Per i coloni non c'è dubbio: è un punto strategico. Situato su una collina che domina una piccola vallata, l'enorme fabbricato consente di controllare l'accesso al centro storico di Hebron. L'edificio, quattro piani e una superficie totale di 3.500 metri quadrati, rappresenta soprattutto un'acquisizione fondamentale nella conquista del territorio palestinese da parte dei coloni per collegare la colonia di Kyriat Arba alla tomba dei Patriarchi, importante luogo di culto di questa antica città sia per gli ebrei sia per i musulmani.

È una nuova mossa messa in atto per soppiantare la popolazione palestinese situata tra i punti d'insediamento già stabiliti nella città vecchia (dalle 600 alle 700 persone) e le due colonie di Kyriat Arba e di Givat HaAvo (8 mila abitanti) in periferia. In questo modo, il grande cerchio verrebbe a chiudersi, permettendo agli israeliani di riprendere in parte possesso di ciò che David Wilder, portavoce della comunità ebraica, definisce "la prima città ebraica al mondo".

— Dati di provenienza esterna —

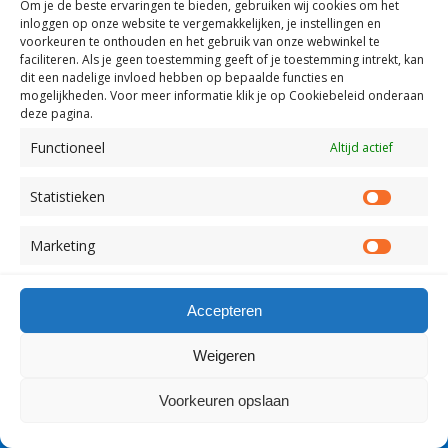
Om je de beste ervaringen te bieden, gebruiken wij
cookies om het
inloggen op onze website te vergemakkelijken, je instellingen en
voorkeuren te onthouden en het gebruik van onze webwinkel te
Mobiel
Desktop
faciliteren.
Als je geen toestemming geeft of je toestemming intrekt, kan
dit een nadelige invloed hebben op bepaalde functies en
mogelijkheden. Voor meer informatie klik je op Cookiebeleid onderaan
Copyright Visserslatijn Nederland 1998-2012
deze pagina.
Functioneel
Altijd actief
Statistieken
Statist
Marketing
Market
Accepteren
Weigeren
Voorkeuren opslaan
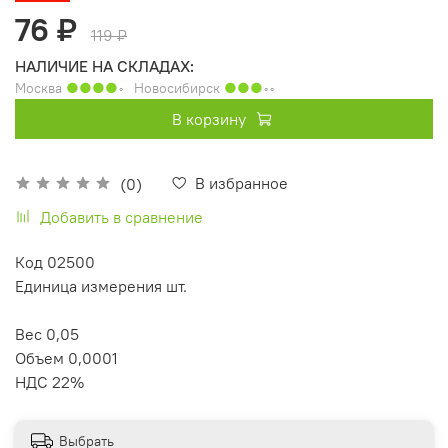
76 ₽
119 ₽
НАЛИЧИЕ НА СКЛАДАХ:
Москва
●●●●
◦
Новосибирск
●●●
◦◦
В корзину
В избранное
(0)
Добавить в сравнение
Код 02500
Единица измерения шт.
Вес 0,05
Объем 0,0001
НДС 22%
Выбрать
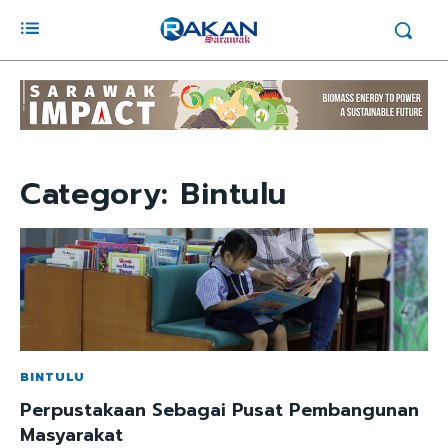
Category:
Bintulu
BINTULU
Perpustakaan Sebagai Pusat Pembangunan
Masyarakat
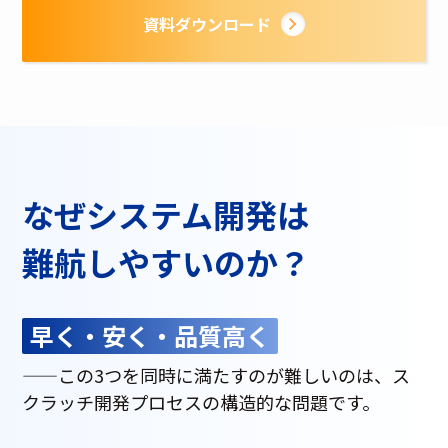
資料ダウンロード
なぜシステム開発は
難航しやすいのか？
早く・安く・品質高く
——この3つを同時に満たすのが難しいのは、ス
クラッチ開発プロセスの構造的な問題です。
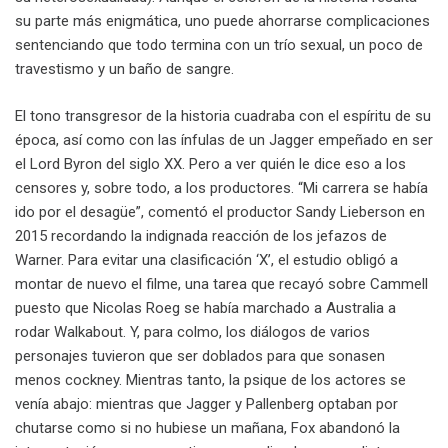
su parte más enigmática, uno puede ahorrarse complicaciones
sentenciando que todo termina con un trío sexual, un poco de
travestismo y un baño de sangre.
El tono transgresor de la historia cuadraba con el espíritu de su
época, así como con las ínfulas de un Jagger empeñado en ser
el Lord Byron del siglo XX. Pero a ver quién le dice eso a los
censores y, sobre todo, a los productores. “Mi carrera se había
ido por el desagüe”, comentó el productor Sandy Lieberson en
2015 recordando la indignada reacción de los jefazos de
Warner. Para evitar una clasificación ‘X’, el estudio obligó a
montar de nuevo el filme, una tarea que recayó sobre Cammell
puesto que Nicolas Roeg se había marchado a Australia a
rodar Walkabout. Y, para colmo, los diálogos de varios
personajes tuvieron que ser doblados para que sonasen
menos cockney. Mientras tanto, la psique de los actores se
venía abajo: mientras que Jagger y Pallenberg optaban por
chutarse como si no hubiese un mañana, Fox abandonó la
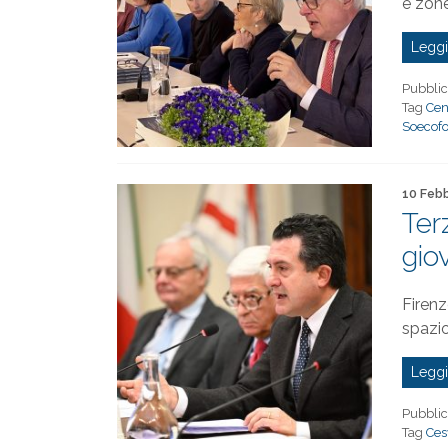
e zon
Leggi
Pubblic
Tag
Cen
Soecof
Pubblica
10 Feb
Ter
gio
Firenz
spazi
Leggi
Pubblic
Tag
Ces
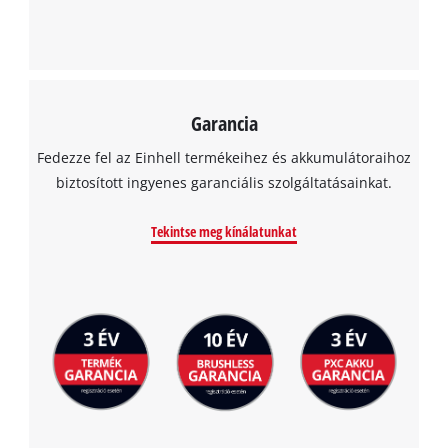
Garancia
Fedezze fel az Einhell termékeihez és akkumulátoraihoz
biztosított ingyenes garanciális szolgáltatásainkat.
Tekintse meg kínálatunkat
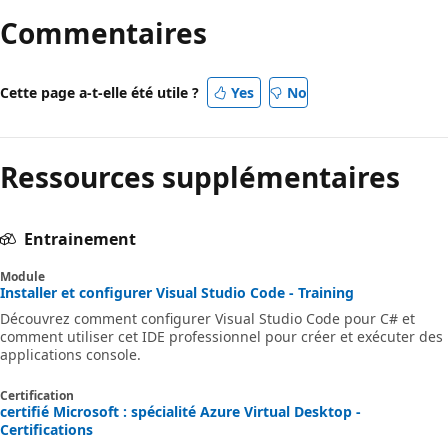
Commentaires
Cette page a-t-elle été utile ?
Yes
No
Ressources supplémentaires
Entrainement
Module
Installer et configurer Visual Studio Code - Training
Découvrez comment configurer Visual Studio Code pour C# et
comment utiliser cet IDE professionnel pour créer et exécuter des
applications console.
Certification
certifié Microsoft : spécialité Azure Virtual Desktop -
Certifications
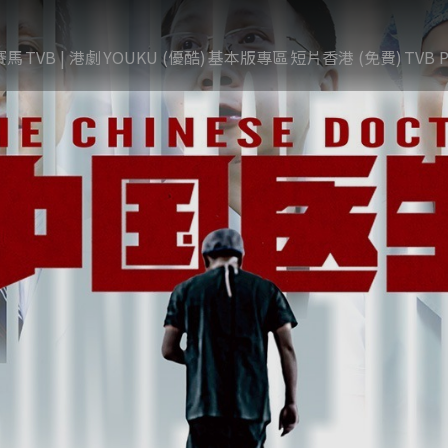
賽馬
TVB | 港劇
YOUKU (優酷)
基本版專區
短片香港 (免費)
TVB P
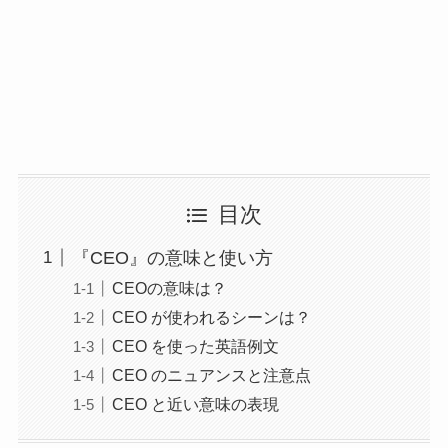
目次
『CEO』の意味と使い方
CEOの意味は？
CEO が使われるシーンは？
CEO を使った英語例文
CEO のニュアンスと注意点
CEO と近い意味の表現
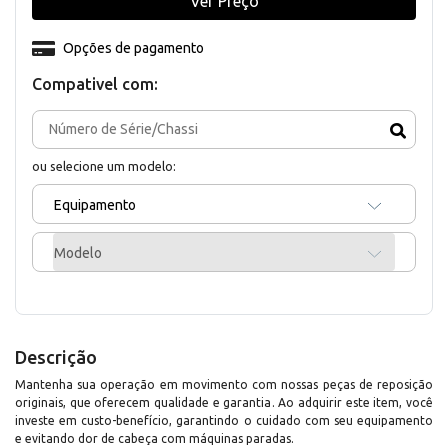
Ver Preço
Opções de pagamento
Compativel com:
ou selecione um modelo:
Equipamento
Modelo
Descrição
Mantenha sua operação em movimento com nossas peças de reposição
originais, que oferecem qualidade e garantia. Ao adquirir este item, você
investe em custo-benefício, garantindo o cuidado com seu equipamento
e evitando dor de cabeça com máquinas paradas.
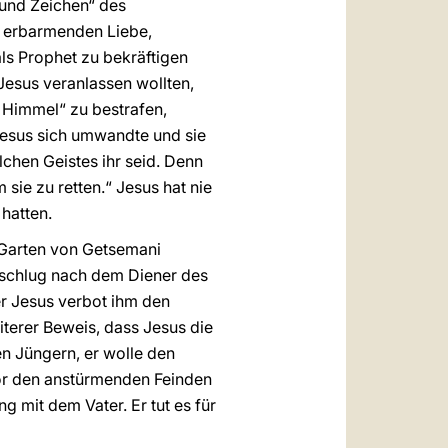
 und Zeichen“ des
 erbarmenden Liebe,
als Prophet zu bekräftigen
Jesus veranlassen wollten,
m Himmel“ zu bestrafen,
„Jesus sich umwandte und sie
elchen Geistes ihr seid. Denn
ie zu retten.“ Jesus hat nie
hatten.
 Garten von Getsemani
, schlug nach dem Diener des
er Jesus verbot ihm den
iterer Beweis, dass Jesus die
n Jüngern, er wolle den
 vor den anstürmenden Feinden
ng mit dem Vater. Er tut es für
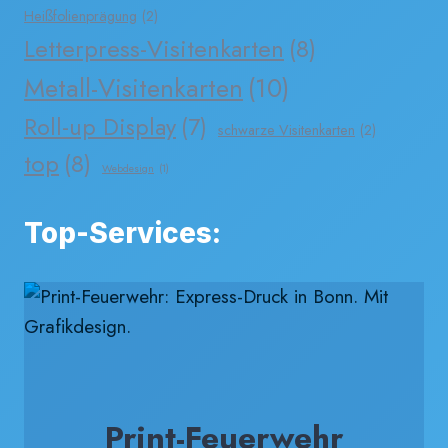
Heißfolienprägung
(2)
Letterpress-Visitenkarten
(8)
Metall-Visitenkarten
(10)
Roll-up Display
(7)
schwarze Visitenkarten
(2)
top
(8)
Webdesign
(1)
Top-Services:
Print-Feuerwehr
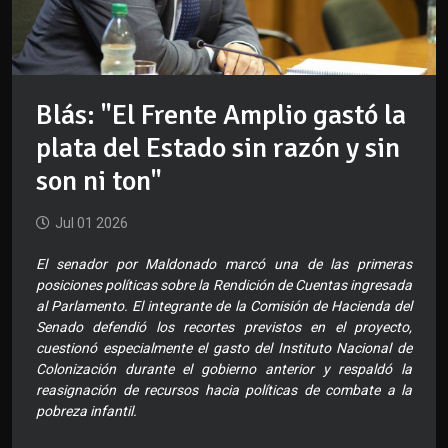
Blás: "El Frente Amplio gastó la
plata del Estado sin razón y sin
son ni ton"
Jul 01 2026
El senador por Maldonado marcó una de las primeras
posiciones políticas sobre la Rendición de Cuentas ingresada
al Parlamento. El integrante de la Comisión de Hacienda del
Senado defendió los recortes previstos en el proyecto,
cuestionó especialmente el gasto del Instituto Nacional de
Colonización durante el gobierno anterior y respaldó la
reasignación de recursos hacia políticas de combate a la
pobreza infantil.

Per questo, il 19 marzo, un gruppo di coloni ha occupato l'immobile, situato nelle prossimità di una moschea e di un cimitero musulmano, al centro di un quartiere palestinese. Da allora, per gli abitanti della zona, è un inferno. Circondati dai coloni, non hanno più il diritto di utilizzare la strada e si spostano a piedi o con dei carretti, che i nuovi sbarramenti non sempre lasciano passare. La polizia e l'esercito sono onnipresenti. Un avamposto è stato installato nelle vicinanze e sul tetto dell'edificio. Di fronte, dall'altro lato del vallone, c'è una torre d'osservazione. Forti della protezione delle forze di sicurezza, circa dieci famiglie vi si sono insediate. Alla stampa è vietato l'ingresso.

I coloni sono intenzionati a restare e lo fanno sapere ai loro vicini, ritenuti indesiderati. Un rapporto pubblicato da B'Tselem riferisce che ora l'immobile dispone dell'allacciamento elettrico e che sono iniziati i lavori per l'insediamento di nuovi coloni. Inoltre, denuncia "gli abusi e le violenze esercitati dai coloni e dalle forze di sicurezza, e i crescenti impedimenti alla libertà di movimento dei palestinesi". B'Tselem enumera tutti gli attacchi che si sono prodotti da sette mesi a questa parte: "Aggressioni fisiche e verbali; insulti; maledizioni; lanci di pietre, urina, uova, immondizia, bottiglie vuote", sotto lo sguardo indifferente delle forze di sicurezza accusate, a loro volta, di maltrattamenti e umiliazioni.

"I coloni non smettono di attaccarci. Mio figlio è stato trascinato fuori e picchiato", si lamenta Bassam Jaabari. "Mi impediscono di portare la merce. Ci sputano addosso, ci lanciano la spazzatura. Non ci considerano persone. Cercano in tutti i modi di farcene andare. Mio fratello è in prigione dal 5 agosto con altre sei persone, accusate di aver lanciato delle pietre. È un inferno". Bassam Jaabari gestisce una piccola attività al piano inferiore dell'edificio dei coloni che è stato ribattezzato "la casa della pace". "È per dimostrare che arabi e ebrei possono vivere in pace" dice David Wilder, senza ridere. Spiega che le accuse di B'Tselem sono "una macchinazione. Non ci sono prove, né tanto meno immagini. Gli ebrei vogliono vivere a Hebron e quando c'è una proprietà da acquistare, è normale farlo".

Atti di proprietà fasulli

Contrariamente a ciò che afferma Wilder, le prove di violenza sono numerose. B'Tselem ha fornito ai palestinesi delle piccole videocamere grazie alle quali hanno potuto filmare diverse aggressioni. Per quanto riguarda le vendite di immobili, i palestinesi si rifiutano di vendere, anche sotto pressione. Fayez Al-Rajabi, il proprietario, racconta di non aver mai venduto lo stabile, da quando, tredici anni fa, aveva comprato quel terreno da un giordano. Aveva iniziato a costruire l'edificio ma i lavori avevano subito dei ritardi a causa dell'Intifada. Secondo lui, i documenti di proprietà dei coloni sono "dei falsi". "La mia casa mi è stata rubata", denuncia. Ha trascorso anche sei mesi in prigione poiché l'Autorità palestinese lo aveva sospettato di aver venduto la casa ai coloni. Il che viene considerato un atto di collaborazione. Domenica 18 novembre, l'indagine governativa richiesta dell'Alta Corte ha concluso che effettivamente egli non aveva venduto il suo bene e che, di conseguenza, gli occupanti dovevano essere allontanati.

Ma sembra che i coloni abbiano acquistato dallo stesso giordano, un certo Ayoub Jaber, una proprietà che questi aveva già venduto a al-Rajabi. Il procuratore dell'Alta Corte ritenne che c'erano dei "seri dubbi sull'autenticità dei documenti presentati dai coloni". Da qualche mese, il Ministero della Difesa ha ordinato l'espulsione dei coloni. Si è fatto ricorso in appello. Per i coloni, l'importante è guadagnare tempo. Si insediano e creano sul territorio una situazione di fatto. "Noi siamo a casa nostra e siamo intenzionati a comprare tutto ciò che è possibile comprare in quanto Hebron" sostiene fermamente Wilder "è un alto luogo dell'ebraismo".